--- START ---

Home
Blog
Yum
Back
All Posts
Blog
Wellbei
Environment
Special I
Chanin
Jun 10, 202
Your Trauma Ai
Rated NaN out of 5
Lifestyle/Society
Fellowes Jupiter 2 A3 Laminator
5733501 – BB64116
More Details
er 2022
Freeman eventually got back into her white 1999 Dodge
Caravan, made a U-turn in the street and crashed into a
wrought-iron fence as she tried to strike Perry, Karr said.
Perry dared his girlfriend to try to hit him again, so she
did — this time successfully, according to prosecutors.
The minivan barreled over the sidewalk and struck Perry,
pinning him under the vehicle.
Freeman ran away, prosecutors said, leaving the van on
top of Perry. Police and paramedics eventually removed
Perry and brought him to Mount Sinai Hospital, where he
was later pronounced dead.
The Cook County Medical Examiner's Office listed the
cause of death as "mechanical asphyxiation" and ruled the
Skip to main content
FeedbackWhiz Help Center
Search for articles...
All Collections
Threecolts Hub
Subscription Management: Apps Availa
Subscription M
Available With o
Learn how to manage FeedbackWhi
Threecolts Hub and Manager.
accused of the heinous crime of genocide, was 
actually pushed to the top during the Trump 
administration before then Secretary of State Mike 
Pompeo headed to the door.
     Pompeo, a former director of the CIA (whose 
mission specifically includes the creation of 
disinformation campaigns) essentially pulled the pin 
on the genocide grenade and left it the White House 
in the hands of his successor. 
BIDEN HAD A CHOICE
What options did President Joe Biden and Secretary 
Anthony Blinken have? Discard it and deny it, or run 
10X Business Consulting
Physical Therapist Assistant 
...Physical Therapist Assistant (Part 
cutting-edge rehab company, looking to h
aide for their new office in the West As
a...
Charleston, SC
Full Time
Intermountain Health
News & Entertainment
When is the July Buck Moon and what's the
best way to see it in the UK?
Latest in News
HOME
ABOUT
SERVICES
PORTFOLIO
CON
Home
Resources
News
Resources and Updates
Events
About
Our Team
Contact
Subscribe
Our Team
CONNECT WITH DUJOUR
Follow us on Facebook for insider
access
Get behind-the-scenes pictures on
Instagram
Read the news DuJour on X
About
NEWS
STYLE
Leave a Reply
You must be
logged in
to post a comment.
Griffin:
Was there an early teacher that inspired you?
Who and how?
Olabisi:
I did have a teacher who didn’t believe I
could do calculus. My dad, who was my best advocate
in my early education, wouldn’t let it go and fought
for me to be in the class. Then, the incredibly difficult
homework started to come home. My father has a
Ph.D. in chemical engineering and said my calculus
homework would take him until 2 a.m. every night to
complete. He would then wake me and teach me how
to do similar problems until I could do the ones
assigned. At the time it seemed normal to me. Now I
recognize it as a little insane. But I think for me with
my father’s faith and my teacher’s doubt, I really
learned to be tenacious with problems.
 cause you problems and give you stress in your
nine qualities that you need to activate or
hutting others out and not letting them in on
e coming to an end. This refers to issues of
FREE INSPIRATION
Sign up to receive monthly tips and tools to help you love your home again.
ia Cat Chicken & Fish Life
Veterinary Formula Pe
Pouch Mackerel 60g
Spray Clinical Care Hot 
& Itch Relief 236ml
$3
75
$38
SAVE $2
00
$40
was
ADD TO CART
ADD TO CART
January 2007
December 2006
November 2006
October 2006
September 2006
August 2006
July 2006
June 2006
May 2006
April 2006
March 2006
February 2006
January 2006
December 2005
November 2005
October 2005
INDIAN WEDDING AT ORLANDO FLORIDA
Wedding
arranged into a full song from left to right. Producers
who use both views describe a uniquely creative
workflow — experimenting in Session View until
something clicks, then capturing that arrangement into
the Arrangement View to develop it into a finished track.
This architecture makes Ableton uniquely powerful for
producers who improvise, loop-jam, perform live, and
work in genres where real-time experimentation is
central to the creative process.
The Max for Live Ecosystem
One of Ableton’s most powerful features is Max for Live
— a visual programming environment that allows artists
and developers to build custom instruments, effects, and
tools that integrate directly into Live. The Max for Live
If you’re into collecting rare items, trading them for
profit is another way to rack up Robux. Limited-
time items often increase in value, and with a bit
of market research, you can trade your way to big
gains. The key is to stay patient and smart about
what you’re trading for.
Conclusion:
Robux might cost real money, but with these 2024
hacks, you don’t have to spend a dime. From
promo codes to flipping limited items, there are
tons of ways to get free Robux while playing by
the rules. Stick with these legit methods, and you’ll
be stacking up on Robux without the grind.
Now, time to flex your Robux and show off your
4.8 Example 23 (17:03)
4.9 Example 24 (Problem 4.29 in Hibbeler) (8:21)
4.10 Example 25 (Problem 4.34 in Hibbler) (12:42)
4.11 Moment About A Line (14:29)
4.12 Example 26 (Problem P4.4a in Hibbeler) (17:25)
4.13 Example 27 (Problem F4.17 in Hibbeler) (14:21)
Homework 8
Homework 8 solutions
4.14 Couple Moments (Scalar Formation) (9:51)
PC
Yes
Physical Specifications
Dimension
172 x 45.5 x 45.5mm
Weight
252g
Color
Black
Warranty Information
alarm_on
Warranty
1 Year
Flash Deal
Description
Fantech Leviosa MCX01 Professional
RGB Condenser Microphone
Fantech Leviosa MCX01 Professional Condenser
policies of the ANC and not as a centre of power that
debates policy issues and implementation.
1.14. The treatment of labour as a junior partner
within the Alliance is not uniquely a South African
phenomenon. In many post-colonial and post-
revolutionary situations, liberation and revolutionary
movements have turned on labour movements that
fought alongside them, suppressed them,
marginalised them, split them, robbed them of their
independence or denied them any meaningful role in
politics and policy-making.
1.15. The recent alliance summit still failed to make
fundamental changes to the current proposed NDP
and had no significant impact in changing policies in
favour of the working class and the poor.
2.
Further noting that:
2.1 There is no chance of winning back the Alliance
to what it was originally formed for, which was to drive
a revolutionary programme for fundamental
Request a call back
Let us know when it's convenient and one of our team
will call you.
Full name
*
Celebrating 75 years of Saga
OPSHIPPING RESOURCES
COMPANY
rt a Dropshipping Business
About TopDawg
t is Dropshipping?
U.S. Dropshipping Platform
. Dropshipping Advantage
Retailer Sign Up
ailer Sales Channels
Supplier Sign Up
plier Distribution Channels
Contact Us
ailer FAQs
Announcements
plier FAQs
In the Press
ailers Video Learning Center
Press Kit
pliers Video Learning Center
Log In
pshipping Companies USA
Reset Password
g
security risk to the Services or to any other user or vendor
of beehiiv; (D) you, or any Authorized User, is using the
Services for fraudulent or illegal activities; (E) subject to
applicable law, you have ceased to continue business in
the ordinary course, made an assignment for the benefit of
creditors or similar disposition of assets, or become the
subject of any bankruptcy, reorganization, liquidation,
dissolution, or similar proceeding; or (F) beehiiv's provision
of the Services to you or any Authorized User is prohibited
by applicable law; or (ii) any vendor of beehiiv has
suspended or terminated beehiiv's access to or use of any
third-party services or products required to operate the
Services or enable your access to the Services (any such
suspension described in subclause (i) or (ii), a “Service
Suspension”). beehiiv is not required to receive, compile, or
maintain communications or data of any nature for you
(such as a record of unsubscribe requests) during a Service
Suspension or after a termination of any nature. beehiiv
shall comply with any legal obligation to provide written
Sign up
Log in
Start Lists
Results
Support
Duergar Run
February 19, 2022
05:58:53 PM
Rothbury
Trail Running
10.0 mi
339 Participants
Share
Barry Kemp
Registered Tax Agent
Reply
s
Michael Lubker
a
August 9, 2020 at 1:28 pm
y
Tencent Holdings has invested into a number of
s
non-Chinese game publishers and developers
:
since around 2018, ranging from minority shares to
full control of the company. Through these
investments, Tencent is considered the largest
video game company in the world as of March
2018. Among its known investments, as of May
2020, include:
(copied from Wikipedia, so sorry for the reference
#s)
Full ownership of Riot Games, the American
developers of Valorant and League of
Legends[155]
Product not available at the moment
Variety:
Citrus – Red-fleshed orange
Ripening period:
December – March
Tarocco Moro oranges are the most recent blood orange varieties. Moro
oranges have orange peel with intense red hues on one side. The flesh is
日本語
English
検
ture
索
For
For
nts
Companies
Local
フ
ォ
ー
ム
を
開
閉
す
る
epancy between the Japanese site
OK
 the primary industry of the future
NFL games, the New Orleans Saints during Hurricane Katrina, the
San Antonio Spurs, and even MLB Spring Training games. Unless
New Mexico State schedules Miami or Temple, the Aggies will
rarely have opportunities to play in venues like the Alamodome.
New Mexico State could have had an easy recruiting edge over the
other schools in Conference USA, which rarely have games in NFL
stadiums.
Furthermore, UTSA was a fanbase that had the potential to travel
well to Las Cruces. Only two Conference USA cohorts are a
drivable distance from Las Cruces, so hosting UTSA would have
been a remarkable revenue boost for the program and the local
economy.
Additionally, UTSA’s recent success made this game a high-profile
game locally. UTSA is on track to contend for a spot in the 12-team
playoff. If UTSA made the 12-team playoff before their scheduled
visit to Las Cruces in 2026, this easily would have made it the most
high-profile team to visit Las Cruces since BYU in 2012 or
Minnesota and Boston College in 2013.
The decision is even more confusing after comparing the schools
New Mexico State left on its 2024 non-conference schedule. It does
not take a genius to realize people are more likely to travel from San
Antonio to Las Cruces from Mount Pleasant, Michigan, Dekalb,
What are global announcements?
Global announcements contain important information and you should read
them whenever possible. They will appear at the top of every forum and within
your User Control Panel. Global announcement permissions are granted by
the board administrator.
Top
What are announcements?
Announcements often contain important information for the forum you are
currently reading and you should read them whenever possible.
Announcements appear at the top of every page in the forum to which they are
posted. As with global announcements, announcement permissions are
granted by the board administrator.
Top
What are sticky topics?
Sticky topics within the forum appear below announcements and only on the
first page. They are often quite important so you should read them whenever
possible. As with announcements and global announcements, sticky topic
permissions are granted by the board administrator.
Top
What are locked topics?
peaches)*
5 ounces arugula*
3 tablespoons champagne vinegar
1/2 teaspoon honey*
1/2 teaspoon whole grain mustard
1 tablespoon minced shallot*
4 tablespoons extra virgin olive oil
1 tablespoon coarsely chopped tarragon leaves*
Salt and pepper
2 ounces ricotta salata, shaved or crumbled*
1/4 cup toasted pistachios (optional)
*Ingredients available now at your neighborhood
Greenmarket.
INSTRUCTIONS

--- END ---

- _Task statement_
From the records above, copy every line that includes the word "problems".

- _Exercise answer_
to do similar problems until I could do the ones
learned to be tenacious with problems.
 cause you problems and give you stress in your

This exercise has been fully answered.